**Assigned task**
Every entry in this listing should be written out exactly.

**Records provided**
>>
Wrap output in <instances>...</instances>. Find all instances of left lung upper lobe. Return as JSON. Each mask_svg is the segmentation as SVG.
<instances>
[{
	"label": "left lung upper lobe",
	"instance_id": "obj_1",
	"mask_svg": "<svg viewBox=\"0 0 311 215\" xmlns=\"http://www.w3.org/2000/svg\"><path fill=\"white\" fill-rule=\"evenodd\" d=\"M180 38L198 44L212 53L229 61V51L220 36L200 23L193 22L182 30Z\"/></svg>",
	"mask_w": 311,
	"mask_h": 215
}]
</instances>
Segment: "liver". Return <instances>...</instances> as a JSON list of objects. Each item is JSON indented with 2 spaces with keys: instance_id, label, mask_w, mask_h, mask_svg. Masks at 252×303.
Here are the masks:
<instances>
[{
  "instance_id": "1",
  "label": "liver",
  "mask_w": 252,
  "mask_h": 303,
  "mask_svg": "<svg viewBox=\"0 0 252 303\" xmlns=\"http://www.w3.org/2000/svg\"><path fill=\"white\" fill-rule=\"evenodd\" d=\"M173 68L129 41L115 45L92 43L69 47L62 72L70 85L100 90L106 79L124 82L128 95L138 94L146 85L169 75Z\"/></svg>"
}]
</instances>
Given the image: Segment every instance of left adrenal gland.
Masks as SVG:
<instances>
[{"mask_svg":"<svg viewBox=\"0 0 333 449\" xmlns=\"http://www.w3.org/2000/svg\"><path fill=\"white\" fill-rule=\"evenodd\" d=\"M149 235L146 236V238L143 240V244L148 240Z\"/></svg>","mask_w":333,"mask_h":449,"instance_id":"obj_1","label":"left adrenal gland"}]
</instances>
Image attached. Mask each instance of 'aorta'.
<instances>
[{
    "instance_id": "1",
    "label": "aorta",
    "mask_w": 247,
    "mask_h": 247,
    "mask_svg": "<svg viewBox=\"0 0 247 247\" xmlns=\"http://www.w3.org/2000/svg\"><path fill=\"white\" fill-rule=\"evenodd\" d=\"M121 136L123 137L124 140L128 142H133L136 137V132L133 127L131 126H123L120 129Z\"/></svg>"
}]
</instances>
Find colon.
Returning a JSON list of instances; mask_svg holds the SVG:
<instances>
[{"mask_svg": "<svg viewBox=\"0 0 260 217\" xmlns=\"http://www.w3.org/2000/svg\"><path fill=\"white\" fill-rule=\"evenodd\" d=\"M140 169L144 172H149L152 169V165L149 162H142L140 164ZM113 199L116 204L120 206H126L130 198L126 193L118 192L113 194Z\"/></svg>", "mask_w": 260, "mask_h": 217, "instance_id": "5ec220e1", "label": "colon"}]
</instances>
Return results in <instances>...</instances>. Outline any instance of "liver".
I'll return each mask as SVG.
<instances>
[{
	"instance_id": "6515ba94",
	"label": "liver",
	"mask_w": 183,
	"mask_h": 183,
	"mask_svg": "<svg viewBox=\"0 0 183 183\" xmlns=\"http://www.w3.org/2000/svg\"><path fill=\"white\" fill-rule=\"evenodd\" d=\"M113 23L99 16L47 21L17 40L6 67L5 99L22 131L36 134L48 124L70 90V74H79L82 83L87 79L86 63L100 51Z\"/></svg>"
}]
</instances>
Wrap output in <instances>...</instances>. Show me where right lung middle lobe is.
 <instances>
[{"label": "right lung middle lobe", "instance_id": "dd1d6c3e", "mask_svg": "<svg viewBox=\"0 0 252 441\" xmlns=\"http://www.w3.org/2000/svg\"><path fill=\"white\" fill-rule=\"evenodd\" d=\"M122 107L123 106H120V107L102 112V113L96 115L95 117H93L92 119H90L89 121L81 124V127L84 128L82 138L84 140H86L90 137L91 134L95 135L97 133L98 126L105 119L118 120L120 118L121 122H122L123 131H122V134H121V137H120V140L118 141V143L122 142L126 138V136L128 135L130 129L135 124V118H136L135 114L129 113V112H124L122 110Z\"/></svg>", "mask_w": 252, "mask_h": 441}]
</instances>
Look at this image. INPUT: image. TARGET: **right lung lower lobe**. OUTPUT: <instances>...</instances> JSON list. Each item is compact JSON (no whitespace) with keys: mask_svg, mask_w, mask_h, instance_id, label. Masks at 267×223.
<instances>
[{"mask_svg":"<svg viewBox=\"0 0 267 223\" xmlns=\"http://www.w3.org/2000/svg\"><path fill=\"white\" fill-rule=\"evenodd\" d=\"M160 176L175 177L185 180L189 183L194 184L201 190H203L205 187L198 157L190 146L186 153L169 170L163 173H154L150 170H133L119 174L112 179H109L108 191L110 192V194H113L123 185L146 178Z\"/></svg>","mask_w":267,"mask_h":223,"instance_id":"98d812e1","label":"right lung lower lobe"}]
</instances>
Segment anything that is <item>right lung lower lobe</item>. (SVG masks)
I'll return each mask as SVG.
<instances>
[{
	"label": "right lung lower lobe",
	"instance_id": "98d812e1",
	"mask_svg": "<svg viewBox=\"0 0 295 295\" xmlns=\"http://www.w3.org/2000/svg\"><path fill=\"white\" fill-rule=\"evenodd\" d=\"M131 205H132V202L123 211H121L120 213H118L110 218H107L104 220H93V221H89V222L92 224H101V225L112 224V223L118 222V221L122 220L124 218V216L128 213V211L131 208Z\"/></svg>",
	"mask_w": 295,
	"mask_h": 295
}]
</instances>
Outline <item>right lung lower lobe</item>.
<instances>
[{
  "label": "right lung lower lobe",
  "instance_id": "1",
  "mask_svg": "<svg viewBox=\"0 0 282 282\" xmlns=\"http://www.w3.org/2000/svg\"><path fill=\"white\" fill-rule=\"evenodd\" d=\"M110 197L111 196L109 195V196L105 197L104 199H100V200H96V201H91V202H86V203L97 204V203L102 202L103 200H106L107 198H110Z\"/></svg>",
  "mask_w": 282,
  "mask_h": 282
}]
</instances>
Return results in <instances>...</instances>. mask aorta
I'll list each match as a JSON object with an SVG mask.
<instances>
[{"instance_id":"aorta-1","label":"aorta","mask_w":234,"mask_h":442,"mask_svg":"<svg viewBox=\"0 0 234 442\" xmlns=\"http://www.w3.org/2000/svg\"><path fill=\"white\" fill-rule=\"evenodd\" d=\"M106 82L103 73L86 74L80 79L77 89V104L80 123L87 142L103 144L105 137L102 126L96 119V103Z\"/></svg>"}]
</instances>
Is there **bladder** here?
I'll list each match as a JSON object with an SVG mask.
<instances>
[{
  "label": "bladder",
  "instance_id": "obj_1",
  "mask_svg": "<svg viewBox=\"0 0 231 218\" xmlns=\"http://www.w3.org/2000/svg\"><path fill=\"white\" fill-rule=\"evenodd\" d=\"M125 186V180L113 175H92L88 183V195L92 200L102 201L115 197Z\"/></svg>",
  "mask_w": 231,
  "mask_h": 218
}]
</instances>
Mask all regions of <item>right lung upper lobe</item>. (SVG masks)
<<
**Your solution**
Wrap output in <instances>...</instances>. Find all instances of left lung upper lobe. Return as JSON. Each mask_svg is the segmentation as SVG.
<instances>
[{
	"label": "left lung upper lobe",
	"instance_id": "obj_1",
	"mask_svg": "<svg viewBox=\"0 0 311 215\" xmlns=\"http://www.w3.org/2000/svg\"><path fill=\"white\" fill-rule=\"evenodd\" d=\"M180 38L198 44L212 53L229 61V51L220 36L200 23L193 22L182 30Z\"/></svg>",
	"mask_w": 311,
	"mask_h": 215
}]
</instances>
Segment: "liver". Return <instances>...</instances> as a JSON list of objects. Each item is JSON indented with 2 spaces with keys: instance_id, label, mask_w, mask_h, mask_svg. Masks at 252×303.
Here are the masks:
<instances>
[{
  "instance_id": "1",
  "label": "liver",
  "mask_w": 252,
  "mask_h": 303,
  "mask_svg": "<svg viewBox=\"0 0 252 303\" xmlns=\"http://www.w3.org/2000/svg\"><path fill=\"white\" fill-rule=\"evenodd\" d=\"M173 68L129 41L115 45L92 43L69 47L62 72L70 85L100 90L106 79L124 82L128 95L138 94L146 85L169 75Z\"/></svg>"
}]
</instances>
Given the image: Segment every instance of left adrenal gland.
Masks as SVG:
<instances>
[{"mask_svg":"<svg viewBox=\"0 0 333 449\" xmlns=\"http://www.w3.org/2000/svg\"><path fill=\"white\" fill-rule=\"evenodd\" d=\"M149 235L146 236V238L143 240V244L148 240Z\"/></svg>","mask_w":333,"mask_h":449,"instance_id":"obj_1","label":"left adrenal gland"}]
</instances>
Image attached. Mask each instance of 'aorta'.
<instances>
[{
    "instance_id": "1",
    "label": "aorta",
    "mask_w": 247,
    "mask_h": 247,
    "mask_svg": "<svg viewBox=\"0 0 247 247\" xmlns=\"http://www.w3.org/2000/svg\"><path fill=\"white\" fill-rule=\"evenodd\" d=\"M121 136L123 137L124 140L128 142H133L136 137V132L133 127L131 126H123L120 129Z\"/></svg>"
}]
</instances>
Find colon.
Returning a JSON list of instances; mask_svg holds the SVG:
<instances>
[{"mask_svg": "<svg viewBox=\"0 0 260 217\" xmlns=\"http://www.w3.org/2000/svg\"><path fill=\"white\" fill-rule=\"evenodd\" d=\"M140 169L144 172H149L152 169V165L149 162H142L140 164ZM113 199L116 204L120 206H126L130 198L126 193L118 192L113 194Z\"/></svg>", "mask_w": 260, "mask_h": 217, "instance_id": "5ec220e1", "label": "colon"}]
</instances>
Return results in <instances>...</instances>. Outline any instance of "liver".
I'll return each mask as SVG.
<instances>
[{
	"instance_id": "6515ba94",
	"label": "liver",
	"mask_w": 183,
	"mask_h": 183,
	"mask_svg": "<svg viewBox=\"0 0 183 183\" xmlns=\"http://www.w3.org/2000/svg\"><path fill=\"white\" fill-rule=\"evenodd\" d=\"M113 23L99 16L47 21L17 40L6 67L5 99L22 131L36 134L48 124L70 90V74H79L82 83L87 79L86 63L100 51Z\"/></svg>"
}]
</instances>
Wrap output in <instances>...</instances>. Show me where right lung middle lobe is.
 <instances>
[{"label": "right lung middle lobe", "instance_id": "dd1d6c3e", "mask_svg": "<svg viewBox=\"0 0 252 441\" xmlns=\"http://www.w3.org/2000/svg\"><path fill=\"white\" fill-rule=\"evenodd\" d=\"M122 107L123 106H120V107L102 112V113L96 115L95 117H93L92 119H90L89 121L81 124V127L84 128L82 138L84 140H86L90 137L91 134L95 135L97 133L98 126L105 119L118 120L120 118L121 122H122L123 131H122V134H121V137H120V140L118 141V143L122 142L126 138V136L128 135L130 129L135 124V118H136L135 114L129 113V112H124L122 110Z\"/></svg>", "mask_w": 252, "mask_h": 441}]
</instances>
Look at this image. INPUT: image. TARGET: **right lung lower lobe**. OUTPUT: <instances>...</instances> JSON list. Each item is compact JSON (no whitespace) with keys: mask_svg, mask_w, mask_h, instance_id, label. Masks at 267×223.
<instances>
[{"mask_svg":"<svg viewBox=\"0 0 267 223\" xmlns=\"http://www.w3.org/2000/svg\"><path fill=\"white\" fill-rule=\"evenodd\" d=\"M160 176L175 177L185 180L189 183L194 184L201 190H203L205 187L198 157L190 146L186 153L169 170L163 173H154L150 170H133L119 174L112 179H109L108 191L110 192V194H113L123 185L146 178Z\"/></svg>","mask_w":267,"mask_h":223,"instance_id":"98d812e1","label":"right lung lower lobe"}]
</instances>
Segment anything that is <item>right lung lower lobe</item>. (SVG masks)
I'll return each mask as SVG.
<instances>
[{
	"label": "right lung lower lobe",
	"instance_id": "98d812e1",
	"mask_svg": "<svg viewBox=\"0 0 295 295\" xmlns=\"http://www.w3.org/2000/svg\"><path fill=\"white\" fill-rule=\"evenodd\" d=\"M131 205H132V202L123 211H121L120 213H118L110 218H107L104 220H93V221H89V222L92 224H101V225L112 224V223L118 222V221L122 220L124 218V216L128 213V211L131 208Z\"/></svg>",
	"mask_w": 295,
	"mask_h": 295
}]
</instances>
Outline <item>right lung lower lobe</item>.
<instances>
[{
  "label": "right lung lower lobe",
  "instance_id": "1",
  "mask_svg": "<svg viewBox=\"0 0 282 282\" xmlns=\"http://www.w3.org/2000/svg\"><path fill=\"white\" fill-rule=\"evenodd\" d=\"M110 197L111 196L109 195V196L105 197L104 199H100V200H96V201H91V202H86V203L97 204V203L102 202L103 200H106L107 198H110Z\"/></svg>",
  "mask_w": 282,
  "mask_h": 282
}]
</instances>
Return results in <instances>...</instances>. mask aorta
I'll list each match as a JSON object with an SVG mask.
<instances>
[{"instance_id":"aorta-1","label":"aorta","mask_w":234,"mask_h":442,"mask_svg":"<svg viewBox=\"0 0 234 442\" xmlns=\"http://www.w3.org/2000/svg\"><path fill=\"white\" fill-rule=\"evenodd\" d=\"M106 82L103 73L86 74L80 79L77 89V104L80 123L87 142L103 144L105 137L102 126L96 119V103Z\"/></svg>"}]
</instances>
Is there **bladder** here?
I'll list each match as a JSON object with an SVG mask.
<instances>
[{
  "label": "bladder",
  "instance_id": "obj_1",
  "mask_svg": "<svg viewBox=\"0 0 231 218\" xmlns=\"http://www.w3.org/2000/svg\"><path fill=\"white\" fill-rule=\"evenodd\" d=\"M125 186V180L113 175H92L88 183V195L92 200L102 201L115 197Z\"/></svg>",
  "mask_w": 231,
  "mask_h": 218
}]
</instances>
Mask all regions of <item>right lung upper lobe</item>. (SVG masks)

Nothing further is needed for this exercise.